Son günlerde, “Kıyafetime karışma” kampanyaları yapıldığına tanık oluyoruz. Şortlu ve başörtülü kızlar bir arada, “Kıyafetime karışma” diye pankartlar açıyorlar.
Bugün, “Kıyafetime karışma” diye haykıranların kısa süre önce nasıl “başörtüsü düşmanlığı” yaptıklarını unutmuş değiliz.
Bırakın kısa bir süre önceyi şimdi bile aynı “düşmanlık” sürdürülüyor.

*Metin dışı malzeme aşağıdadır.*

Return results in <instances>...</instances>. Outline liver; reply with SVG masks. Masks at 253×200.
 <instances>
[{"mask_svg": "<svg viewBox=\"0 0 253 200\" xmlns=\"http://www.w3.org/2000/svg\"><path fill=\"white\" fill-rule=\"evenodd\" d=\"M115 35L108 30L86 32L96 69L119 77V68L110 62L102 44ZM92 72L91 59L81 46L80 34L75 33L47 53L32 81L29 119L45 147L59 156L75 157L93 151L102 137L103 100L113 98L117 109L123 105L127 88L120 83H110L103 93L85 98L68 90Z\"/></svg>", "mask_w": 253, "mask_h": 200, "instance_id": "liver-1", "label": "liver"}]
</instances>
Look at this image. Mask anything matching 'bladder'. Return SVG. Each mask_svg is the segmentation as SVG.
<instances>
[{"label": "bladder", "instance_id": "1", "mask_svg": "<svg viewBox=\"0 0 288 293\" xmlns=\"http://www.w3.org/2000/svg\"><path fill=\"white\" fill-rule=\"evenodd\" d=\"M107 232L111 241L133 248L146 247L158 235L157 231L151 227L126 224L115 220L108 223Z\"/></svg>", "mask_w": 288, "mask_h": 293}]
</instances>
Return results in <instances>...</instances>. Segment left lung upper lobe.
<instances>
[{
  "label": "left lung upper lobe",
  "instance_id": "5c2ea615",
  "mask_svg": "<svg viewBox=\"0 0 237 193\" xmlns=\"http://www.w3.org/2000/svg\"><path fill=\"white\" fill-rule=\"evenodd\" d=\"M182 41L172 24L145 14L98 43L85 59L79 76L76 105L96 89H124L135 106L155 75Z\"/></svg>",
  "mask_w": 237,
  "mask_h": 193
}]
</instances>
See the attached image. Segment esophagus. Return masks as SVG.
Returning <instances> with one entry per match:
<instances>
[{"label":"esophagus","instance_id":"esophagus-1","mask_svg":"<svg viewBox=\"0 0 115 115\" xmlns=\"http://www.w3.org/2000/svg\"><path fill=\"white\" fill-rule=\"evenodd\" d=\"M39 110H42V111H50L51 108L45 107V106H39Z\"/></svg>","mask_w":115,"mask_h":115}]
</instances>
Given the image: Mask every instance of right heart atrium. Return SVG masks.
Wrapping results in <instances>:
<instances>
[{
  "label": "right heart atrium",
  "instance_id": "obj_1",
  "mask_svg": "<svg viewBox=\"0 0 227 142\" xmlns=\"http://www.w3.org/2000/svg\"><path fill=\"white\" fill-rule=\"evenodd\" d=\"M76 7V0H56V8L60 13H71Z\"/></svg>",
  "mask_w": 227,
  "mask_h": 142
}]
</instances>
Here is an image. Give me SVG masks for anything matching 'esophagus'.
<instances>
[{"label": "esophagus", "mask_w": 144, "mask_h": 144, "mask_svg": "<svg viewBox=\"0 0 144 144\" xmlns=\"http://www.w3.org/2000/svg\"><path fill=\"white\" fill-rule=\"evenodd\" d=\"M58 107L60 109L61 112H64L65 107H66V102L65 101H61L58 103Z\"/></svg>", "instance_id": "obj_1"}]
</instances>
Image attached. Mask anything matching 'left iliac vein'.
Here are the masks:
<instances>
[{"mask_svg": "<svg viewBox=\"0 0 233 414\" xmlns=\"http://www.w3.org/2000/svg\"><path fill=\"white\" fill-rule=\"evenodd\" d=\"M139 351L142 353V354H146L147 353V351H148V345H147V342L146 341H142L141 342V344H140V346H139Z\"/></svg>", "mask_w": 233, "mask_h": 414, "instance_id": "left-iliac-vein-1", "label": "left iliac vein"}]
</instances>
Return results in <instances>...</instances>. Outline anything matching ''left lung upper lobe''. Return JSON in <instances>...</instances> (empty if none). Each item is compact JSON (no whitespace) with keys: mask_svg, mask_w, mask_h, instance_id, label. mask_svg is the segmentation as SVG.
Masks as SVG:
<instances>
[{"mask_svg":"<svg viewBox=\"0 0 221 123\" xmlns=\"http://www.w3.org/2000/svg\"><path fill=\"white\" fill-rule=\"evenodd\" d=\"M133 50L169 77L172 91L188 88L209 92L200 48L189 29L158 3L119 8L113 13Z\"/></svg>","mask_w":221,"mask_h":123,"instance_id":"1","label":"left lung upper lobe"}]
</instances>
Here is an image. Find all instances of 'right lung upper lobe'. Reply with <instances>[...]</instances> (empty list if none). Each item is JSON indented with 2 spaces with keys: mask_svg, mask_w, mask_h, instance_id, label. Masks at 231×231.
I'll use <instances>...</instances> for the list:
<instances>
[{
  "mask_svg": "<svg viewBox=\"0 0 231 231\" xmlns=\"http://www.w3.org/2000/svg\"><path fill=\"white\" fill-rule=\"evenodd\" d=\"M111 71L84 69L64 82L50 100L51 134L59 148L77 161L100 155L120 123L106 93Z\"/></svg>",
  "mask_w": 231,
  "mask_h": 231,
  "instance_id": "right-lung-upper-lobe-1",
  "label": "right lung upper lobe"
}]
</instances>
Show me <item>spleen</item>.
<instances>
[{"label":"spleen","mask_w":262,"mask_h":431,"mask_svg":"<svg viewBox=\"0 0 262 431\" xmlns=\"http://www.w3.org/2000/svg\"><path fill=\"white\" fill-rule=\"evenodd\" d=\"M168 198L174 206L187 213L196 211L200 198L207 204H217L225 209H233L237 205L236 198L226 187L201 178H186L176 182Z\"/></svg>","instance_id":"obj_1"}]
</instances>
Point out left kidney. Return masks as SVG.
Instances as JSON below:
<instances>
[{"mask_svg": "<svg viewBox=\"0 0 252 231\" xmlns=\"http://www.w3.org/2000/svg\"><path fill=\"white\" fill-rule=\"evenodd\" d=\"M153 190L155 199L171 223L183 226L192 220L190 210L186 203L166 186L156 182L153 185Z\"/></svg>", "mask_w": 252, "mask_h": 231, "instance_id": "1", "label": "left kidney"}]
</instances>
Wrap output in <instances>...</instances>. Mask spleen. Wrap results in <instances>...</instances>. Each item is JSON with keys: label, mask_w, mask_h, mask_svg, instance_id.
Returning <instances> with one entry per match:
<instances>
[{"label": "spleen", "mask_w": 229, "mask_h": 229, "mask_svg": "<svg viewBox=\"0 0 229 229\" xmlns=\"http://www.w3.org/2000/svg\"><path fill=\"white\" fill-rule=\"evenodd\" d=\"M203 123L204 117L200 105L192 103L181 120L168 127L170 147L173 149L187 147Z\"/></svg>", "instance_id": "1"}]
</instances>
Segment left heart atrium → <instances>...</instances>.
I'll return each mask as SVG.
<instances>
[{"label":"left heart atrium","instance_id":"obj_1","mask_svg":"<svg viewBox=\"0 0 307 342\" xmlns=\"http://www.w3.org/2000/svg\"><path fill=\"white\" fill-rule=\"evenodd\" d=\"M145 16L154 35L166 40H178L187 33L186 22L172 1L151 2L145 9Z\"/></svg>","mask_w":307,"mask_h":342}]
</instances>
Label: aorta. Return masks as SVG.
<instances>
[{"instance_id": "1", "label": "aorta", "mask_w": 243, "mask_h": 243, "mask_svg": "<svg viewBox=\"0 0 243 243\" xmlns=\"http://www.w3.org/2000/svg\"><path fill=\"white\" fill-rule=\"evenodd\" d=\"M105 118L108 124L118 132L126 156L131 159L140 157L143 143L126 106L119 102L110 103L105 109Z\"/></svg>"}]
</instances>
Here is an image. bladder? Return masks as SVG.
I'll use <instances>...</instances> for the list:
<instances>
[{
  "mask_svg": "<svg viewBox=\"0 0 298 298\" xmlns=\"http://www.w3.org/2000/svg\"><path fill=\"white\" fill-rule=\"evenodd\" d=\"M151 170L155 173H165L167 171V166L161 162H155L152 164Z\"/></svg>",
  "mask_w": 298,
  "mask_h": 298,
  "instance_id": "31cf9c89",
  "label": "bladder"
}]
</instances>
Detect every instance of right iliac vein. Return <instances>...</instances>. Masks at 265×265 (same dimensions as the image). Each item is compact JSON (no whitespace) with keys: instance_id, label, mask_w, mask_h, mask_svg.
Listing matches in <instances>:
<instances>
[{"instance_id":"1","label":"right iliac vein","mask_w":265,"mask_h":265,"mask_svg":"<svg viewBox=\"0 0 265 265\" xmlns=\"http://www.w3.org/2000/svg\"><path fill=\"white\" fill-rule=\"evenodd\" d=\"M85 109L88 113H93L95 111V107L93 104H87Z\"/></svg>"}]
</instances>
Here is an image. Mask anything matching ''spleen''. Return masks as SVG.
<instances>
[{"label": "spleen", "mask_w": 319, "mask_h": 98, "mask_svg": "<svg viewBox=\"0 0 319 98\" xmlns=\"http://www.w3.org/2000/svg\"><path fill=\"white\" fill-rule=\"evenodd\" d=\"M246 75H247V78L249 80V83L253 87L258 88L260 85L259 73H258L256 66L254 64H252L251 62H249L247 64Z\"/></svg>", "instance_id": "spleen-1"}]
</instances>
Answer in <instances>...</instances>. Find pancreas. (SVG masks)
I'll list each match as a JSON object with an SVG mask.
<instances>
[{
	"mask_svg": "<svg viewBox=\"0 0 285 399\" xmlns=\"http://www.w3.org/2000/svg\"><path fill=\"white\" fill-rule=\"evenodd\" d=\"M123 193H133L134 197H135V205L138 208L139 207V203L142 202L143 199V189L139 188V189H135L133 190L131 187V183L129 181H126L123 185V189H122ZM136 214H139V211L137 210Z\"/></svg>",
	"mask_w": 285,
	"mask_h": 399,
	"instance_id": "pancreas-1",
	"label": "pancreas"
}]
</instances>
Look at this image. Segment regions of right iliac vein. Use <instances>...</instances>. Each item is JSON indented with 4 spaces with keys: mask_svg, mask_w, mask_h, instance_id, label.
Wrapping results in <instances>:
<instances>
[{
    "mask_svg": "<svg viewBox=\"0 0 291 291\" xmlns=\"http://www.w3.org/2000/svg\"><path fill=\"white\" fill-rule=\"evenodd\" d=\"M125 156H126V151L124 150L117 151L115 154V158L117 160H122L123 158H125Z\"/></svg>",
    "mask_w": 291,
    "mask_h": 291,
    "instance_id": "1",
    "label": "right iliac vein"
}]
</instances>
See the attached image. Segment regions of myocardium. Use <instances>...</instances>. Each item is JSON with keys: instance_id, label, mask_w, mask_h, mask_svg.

Mesela bir otel sahibi, “Tesettürlüler otelime gelmesinler” diye açıklama yapıyor ama “Kıyafetime karışma” diye pankart açanların gıkı çıkmıyor.“Nedir bu münasebetsizlik?” diye bu otel sahibinin üzerine gitmiyorlar!
Ya tam aksi vaki olsaydı.
Yani bir başka otel sahibi, “Başı örtülü olmayanlar otelime gelmesinler” demiş olsaydı.
“Kıyafetime karışma” diye haykıranlar yine böyle “sessiz” kalmayı mı tercih ederlerdi yoksa “bir bardak suda fırtınalar” mı koparırlardı?
“Kıyafetime karışma” diye ortaya çıkanların “herkes için” özgürlük peşinde olduklarını sanmıyoruz.
Onlar yanlarına aldıkları birkaç tesettürlü kızımızla sanki “herkes için” özgürlük istiyormuş gibi yapsalar da asıl amaçlarının kendi kıyafetlerine karışılmaması olduğu aşikâr!
Öyle olmasa geçmişte kendi kıyafetlerine kimsenin ilişmediği ama başörtülülerin her fırsatta horlandığı günlerde de seslerini yükseltir ve bu densizliğe karşı çıkarlardı.
Bakın şimdi de “sadece başörtülülerin” hedef seçildiği durumlarda seslerini hiç çıkarmıyorlar.